Fritz Egger s’est efforcé toute sa vie d’élargir ses connaissances sur les chevaux: à 45 ans, ce capitaine de cavalerie a rejoint une école de recrues du train. | © Archives Thomas Frei Fritz Egger s’est efforcé toute sa vie d’élargir ses connaissances sur les chevaux: à 45 ans, ce capitaine de cavalerie a rejoint une école de recrues du train. | © Archives Thomas Frei

Pour une loi sur la protection des animaux

En Suisse, ce n’est que dans les années 1960 que le débat politique sur une loi nationale de protection des animaux a été lancé. Le cheval et son rôle dans la société étaient alors des éléments moteurs importants dans le débat autour de la protection des animaux, comme le montre l’extrait suivant tiré du «Schweizer Kavallerist» du 30 mai 1963:

«Contrairement à d’autres pays, la Suisse ne dispose pas encore de loi sur la protection des animaux. Et si l’interdiction de l’abattage rituel est certes ancrée dans la Constitution fédérale, la répression des délits de cruauté en général n’est prévue que dans un article au libellé très vague du Code pénal. Or, d’une part, la pratique judiciaire montre malheureusement que l’énoncé des faits en termes de cruauté envers les animaux n’est pas assez concis dans la loi et que, d’autre part, le cadre légal disponible n’est pas exploité à fond par les tribunaux. C’est pourquoi les organisations de protection des animaux de notre pays exigent instamment depuis des années la création d’une loi sur la protection des animaux. […]
[Lors de la troisième ‹Journée du cheval›], le 14 octobre 1962, un conseiller national zurichois a pour la première fois demandé publiquement une législation fédérale sur la protection des animaux en arguant qu’il s’agissait de tenir compte du fait que notre ami et camarade le cheval était menacé par un manque croissant de compréhension et qu’il fallait reconnaître les dangers qui menaçaient le cheval et les autres animaux domestiques. Et il avait poursuivi textuellement: ‹Nous ne sommes pas disposés à tout sacrifier au progrès technique. Nous voulons une coexistence raisonnable. Il ne faut pas couper les ponts avec ce qui existait jusqu’à présent. Les ponts qui nous relient à l’animal, au cheval et à la nature doivent être conservés. Le perdant serait en premier lieu l’homme isolé du fait de la motorisation car il perdrait quelque chose qui est nécessaire à son équilibre intérieur›.»

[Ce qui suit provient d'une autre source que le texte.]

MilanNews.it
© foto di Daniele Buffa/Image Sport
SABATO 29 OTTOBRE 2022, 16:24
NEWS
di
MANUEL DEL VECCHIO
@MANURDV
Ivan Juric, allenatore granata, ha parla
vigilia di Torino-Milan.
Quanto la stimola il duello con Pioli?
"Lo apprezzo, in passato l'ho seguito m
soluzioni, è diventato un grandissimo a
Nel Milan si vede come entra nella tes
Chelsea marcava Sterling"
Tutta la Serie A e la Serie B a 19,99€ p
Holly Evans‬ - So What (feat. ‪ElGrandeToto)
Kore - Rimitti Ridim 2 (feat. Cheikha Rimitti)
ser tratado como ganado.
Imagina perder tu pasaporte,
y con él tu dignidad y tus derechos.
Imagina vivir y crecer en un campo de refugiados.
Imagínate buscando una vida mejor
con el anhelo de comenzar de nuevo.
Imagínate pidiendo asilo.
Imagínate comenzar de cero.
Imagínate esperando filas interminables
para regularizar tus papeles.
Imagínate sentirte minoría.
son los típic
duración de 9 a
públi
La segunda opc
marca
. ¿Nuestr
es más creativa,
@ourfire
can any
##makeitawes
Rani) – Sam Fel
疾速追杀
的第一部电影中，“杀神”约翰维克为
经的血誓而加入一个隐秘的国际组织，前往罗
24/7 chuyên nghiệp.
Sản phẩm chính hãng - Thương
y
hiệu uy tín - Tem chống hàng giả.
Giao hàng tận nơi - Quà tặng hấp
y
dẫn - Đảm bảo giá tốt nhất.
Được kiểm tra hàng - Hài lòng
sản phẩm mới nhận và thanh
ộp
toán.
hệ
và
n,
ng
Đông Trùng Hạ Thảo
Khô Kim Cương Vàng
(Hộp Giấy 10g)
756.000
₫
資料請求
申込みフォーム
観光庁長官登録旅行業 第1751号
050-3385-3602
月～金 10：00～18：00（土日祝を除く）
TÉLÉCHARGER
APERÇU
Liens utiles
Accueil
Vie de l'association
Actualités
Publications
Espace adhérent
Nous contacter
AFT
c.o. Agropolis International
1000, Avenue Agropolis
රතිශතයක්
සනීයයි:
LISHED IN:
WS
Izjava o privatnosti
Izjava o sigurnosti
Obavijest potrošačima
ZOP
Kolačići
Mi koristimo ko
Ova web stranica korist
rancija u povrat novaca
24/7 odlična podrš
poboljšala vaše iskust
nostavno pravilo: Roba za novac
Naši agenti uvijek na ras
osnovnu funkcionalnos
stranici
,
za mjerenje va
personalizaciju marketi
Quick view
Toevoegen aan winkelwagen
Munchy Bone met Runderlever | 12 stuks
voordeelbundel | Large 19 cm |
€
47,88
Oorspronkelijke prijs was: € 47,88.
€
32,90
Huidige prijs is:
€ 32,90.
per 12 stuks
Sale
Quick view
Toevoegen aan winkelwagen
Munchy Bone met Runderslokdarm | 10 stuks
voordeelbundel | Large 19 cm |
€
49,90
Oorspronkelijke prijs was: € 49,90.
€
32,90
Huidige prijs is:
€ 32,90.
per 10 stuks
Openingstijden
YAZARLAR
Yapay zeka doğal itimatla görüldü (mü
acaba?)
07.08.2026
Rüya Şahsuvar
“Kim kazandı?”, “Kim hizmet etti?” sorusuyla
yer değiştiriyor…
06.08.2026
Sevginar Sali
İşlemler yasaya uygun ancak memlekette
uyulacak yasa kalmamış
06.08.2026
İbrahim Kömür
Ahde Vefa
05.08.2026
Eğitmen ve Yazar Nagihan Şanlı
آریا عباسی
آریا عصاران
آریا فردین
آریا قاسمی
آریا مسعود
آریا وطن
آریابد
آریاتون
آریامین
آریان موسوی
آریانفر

La première loi suisse sur la protection des animaux (LPA) est entrée en vigueur le 1er juillet 1981 après des décennies de lutte. En 1983, un groupe de travail composé de 16 personnes issues des milieux scientifiques, des associations de sports équestres, de l’agriculture et de la protection des animaux et créé à la demande de la Protection suisse des animaux PSA s’est penché sur l’élaboration de propositions concernant la détention et l’utilisation des chevaux. En effet, si dans sa version alors en vigueur, la législation fédérale en matière de protection des animaux contenait des dispositions sur la détention et les contacts avec les chevaux, il y manquait des prescriptions détaillées comme celles qui existaient pour les bovins, les porcs, la volaille domestique, les chiens et les animaux sauvages, ainsi que les exigences minimales pour les logements des chevaux, ce qui était généralement considéré comme une grave lacune. Le groupe de travail avait alors regroupé ses propositions sous forme de prescriptions spécifiques. Cette version révisée de la LPA (avec l’ordonnance corrélative) était entrée en vigueur le 1er décembre 1991. La dernière révision totale de la LPA est entrée en force en 2008.